YOUR INSTRUCTIONS
Scan the records below for the line with "román gazdasági" and the line with "ός μεγάλου φωτοβολταϊκού σταθμού στο Διαλεκτό". Repeat those two lines and every line between them exactly, and nothing else.

INFORMATION SUPPLIED
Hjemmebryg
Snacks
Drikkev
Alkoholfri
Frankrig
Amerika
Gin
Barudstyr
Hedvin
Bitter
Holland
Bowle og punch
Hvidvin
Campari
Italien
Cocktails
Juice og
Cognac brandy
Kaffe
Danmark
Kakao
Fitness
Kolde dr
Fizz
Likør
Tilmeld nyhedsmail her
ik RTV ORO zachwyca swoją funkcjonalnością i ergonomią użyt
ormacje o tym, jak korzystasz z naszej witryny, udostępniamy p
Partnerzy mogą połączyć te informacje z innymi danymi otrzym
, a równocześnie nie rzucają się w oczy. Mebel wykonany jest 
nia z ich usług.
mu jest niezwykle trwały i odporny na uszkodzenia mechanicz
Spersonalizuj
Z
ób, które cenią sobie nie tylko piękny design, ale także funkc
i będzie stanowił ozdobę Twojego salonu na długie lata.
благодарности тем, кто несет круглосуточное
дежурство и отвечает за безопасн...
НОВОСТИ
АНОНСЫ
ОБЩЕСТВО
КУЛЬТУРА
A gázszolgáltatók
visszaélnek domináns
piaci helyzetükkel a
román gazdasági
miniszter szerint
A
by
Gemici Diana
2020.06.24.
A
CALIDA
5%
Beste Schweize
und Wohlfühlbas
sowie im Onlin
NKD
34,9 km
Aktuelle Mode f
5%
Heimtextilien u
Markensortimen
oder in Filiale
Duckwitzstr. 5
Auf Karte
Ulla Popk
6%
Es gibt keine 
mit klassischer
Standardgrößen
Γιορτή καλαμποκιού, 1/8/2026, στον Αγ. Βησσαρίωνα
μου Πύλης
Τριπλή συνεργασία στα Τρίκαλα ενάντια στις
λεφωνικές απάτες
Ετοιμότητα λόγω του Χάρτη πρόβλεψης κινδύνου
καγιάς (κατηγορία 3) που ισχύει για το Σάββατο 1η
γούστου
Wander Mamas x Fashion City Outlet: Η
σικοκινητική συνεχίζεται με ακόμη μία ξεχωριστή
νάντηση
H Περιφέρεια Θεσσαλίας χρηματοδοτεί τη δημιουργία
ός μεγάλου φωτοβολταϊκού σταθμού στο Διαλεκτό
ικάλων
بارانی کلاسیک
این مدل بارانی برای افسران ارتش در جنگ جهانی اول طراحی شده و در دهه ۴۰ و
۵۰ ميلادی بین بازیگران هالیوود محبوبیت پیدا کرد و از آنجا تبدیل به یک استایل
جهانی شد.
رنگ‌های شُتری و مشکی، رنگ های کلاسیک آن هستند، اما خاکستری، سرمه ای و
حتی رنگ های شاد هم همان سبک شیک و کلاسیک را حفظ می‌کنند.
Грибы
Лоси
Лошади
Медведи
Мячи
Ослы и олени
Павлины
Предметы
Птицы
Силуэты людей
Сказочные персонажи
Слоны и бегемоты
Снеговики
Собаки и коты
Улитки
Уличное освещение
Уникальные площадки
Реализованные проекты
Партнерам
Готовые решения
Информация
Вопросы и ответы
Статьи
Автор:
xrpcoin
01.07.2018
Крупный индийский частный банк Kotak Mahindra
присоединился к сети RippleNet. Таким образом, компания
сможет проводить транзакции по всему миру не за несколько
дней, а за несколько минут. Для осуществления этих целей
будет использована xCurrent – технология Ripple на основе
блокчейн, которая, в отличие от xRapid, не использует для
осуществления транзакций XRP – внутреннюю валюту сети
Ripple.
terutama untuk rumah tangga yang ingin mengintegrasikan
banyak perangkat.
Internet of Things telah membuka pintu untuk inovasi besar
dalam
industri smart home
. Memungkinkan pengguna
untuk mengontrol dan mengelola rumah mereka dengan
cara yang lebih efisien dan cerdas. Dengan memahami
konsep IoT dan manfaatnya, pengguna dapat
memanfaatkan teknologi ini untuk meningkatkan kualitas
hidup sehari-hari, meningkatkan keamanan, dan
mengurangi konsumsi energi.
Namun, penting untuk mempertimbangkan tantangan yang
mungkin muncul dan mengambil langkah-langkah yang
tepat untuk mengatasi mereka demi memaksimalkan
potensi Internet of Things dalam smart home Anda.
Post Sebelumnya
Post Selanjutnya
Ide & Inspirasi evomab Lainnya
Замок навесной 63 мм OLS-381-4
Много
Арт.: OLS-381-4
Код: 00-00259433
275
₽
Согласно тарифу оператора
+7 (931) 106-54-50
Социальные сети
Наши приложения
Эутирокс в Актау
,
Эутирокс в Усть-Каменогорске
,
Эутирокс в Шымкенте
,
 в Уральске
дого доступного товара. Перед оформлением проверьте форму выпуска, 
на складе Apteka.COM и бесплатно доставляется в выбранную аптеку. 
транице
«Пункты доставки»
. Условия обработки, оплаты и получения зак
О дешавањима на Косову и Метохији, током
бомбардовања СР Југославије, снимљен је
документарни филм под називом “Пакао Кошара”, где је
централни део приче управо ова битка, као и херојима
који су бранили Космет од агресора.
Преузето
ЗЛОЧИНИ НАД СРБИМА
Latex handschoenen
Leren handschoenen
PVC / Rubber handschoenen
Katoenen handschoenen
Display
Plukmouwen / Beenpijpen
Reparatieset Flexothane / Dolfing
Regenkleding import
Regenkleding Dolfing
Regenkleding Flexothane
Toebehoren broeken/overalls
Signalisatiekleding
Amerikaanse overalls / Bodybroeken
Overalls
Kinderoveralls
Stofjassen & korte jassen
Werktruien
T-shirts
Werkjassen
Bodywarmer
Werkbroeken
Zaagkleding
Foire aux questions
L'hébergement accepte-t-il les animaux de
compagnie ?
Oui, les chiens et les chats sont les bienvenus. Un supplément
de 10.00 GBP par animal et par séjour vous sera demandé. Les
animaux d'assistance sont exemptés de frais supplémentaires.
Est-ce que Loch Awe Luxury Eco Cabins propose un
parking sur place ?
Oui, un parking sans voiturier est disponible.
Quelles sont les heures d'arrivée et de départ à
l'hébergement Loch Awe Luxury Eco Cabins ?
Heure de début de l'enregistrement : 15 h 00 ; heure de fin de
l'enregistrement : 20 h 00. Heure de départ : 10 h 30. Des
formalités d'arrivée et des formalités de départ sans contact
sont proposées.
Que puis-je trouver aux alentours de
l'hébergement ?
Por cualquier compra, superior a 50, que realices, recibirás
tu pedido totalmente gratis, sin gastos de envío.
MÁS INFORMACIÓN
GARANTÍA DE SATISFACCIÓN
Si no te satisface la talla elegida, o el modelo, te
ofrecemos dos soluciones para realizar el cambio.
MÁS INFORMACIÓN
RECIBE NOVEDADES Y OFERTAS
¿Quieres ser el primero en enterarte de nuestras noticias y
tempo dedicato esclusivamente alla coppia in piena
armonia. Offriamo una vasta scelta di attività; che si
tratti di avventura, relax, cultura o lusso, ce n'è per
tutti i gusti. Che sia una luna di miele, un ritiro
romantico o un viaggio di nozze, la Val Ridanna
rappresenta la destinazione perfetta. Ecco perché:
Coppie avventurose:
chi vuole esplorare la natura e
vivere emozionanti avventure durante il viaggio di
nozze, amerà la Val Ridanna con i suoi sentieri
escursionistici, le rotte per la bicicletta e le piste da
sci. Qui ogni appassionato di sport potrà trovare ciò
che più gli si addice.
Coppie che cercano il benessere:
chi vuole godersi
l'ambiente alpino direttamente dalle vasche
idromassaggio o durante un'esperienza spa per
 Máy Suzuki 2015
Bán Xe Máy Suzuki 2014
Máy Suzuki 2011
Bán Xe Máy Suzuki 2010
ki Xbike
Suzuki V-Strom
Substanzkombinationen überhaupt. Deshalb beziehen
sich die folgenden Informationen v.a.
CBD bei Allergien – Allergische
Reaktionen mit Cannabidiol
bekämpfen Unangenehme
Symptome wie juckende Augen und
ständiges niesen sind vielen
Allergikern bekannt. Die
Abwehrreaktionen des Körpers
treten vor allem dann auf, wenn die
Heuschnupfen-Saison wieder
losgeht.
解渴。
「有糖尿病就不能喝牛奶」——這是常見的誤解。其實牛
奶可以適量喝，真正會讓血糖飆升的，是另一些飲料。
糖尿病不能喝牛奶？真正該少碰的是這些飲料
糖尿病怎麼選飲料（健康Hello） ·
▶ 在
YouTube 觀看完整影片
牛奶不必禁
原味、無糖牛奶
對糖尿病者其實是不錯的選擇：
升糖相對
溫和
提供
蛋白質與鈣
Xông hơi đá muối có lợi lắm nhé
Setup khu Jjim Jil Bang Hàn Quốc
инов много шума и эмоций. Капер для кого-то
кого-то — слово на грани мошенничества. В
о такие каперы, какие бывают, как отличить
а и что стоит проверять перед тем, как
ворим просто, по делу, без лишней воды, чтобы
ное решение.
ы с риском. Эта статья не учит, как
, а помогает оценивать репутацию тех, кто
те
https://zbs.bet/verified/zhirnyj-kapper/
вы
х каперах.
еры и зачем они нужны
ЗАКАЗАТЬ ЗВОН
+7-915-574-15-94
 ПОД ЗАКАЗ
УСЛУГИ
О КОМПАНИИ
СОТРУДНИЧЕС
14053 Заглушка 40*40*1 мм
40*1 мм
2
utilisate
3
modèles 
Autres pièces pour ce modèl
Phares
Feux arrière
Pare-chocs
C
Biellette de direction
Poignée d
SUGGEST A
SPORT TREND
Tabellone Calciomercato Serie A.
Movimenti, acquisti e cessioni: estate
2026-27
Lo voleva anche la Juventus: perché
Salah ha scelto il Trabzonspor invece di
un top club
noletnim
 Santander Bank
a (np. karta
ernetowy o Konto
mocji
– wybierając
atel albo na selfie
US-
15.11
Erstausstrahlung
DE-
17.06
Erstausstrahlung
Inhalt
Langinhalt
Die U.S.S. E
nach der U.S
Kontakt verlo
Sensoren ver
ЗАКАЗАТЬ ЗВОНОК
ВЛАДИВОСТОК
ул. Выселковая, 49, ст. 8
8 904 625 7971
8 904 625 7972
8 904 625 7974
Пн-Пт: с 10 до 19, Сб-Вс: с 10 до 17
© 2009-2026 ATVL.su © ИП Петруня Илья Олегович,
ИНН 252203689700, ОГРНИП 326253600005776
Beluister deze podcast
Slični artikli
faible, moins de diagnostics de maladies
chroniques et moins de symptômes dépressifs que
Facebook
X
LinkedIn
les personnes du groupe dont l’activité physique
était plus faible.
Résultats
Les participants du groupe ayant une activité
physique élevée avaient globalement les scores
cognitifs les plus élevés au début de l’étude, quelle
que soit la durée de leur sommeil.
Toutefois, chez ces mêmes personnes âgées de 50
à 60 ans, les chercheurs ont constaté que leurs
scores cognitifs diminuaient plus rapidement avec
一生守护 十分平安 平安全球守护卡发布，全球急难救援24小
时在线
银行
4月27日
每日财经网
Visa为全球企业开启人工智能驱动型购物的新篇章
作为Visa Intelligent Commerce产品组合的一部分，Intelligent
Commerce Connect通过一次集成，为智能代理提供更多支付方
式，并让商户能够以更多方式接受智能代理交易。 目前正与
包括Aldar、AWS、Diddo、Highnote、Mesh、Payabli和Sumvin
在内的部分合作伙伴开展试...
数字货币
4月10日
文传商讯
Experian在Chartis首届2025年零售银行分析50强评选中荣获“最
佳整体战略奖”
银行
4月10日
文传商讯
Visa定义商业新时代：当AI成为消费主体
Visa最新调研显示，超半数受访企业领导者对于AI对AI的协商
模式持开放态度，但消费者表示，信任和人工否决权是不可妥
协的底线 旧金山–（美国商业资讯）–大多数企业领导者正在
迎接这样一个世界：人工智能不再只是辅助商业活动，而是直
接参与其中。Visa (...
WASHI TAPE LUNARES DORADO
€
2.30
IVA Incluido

REPLY TO THE EXERCISE
román gazdasági
miniszter szerint
A
by
Gemici Diana
2020.06.24.
A
CALIDA
5%
Beste Schweize
und Wohlfühlbas
sowie im Onlin
NKD
34,9 km
Aktuelle Mode f
5%
Heimtextilien u
Markensortimen
oder in Filiale
Duckwitzstr. 5
Auf Karte
Ulla Popk
6%
Es gibt keine 
mit klassischer
Standardgrößen
Γιορτή καλαμποκιού, 1/8/2026, στον Αγ. Βησσαρίωνα
μου Πύλης
Τριπλή συνεργασία στα Τρίκαλα ενάντια στις
λεφωνικές απάτες
Ετοιμότητα λόγω του Χάρτη πρόβλεψης κινδύνου
καγιάς (κατηγορία 3) που ισχύει για το Σάββατο 1η
γούστου
Wander Mamas x Fashion City Outlet: Η
σικοκινητική συνεχίζεται με ακόμη μία ξεχωριστή
νάντηση
H Περιφέρεια Θεσσαλίας χρηματοδοτεί τη δημιουργία
ός μεγάλου φωτοβολταϊκού σταθμού στο Διαλεκτό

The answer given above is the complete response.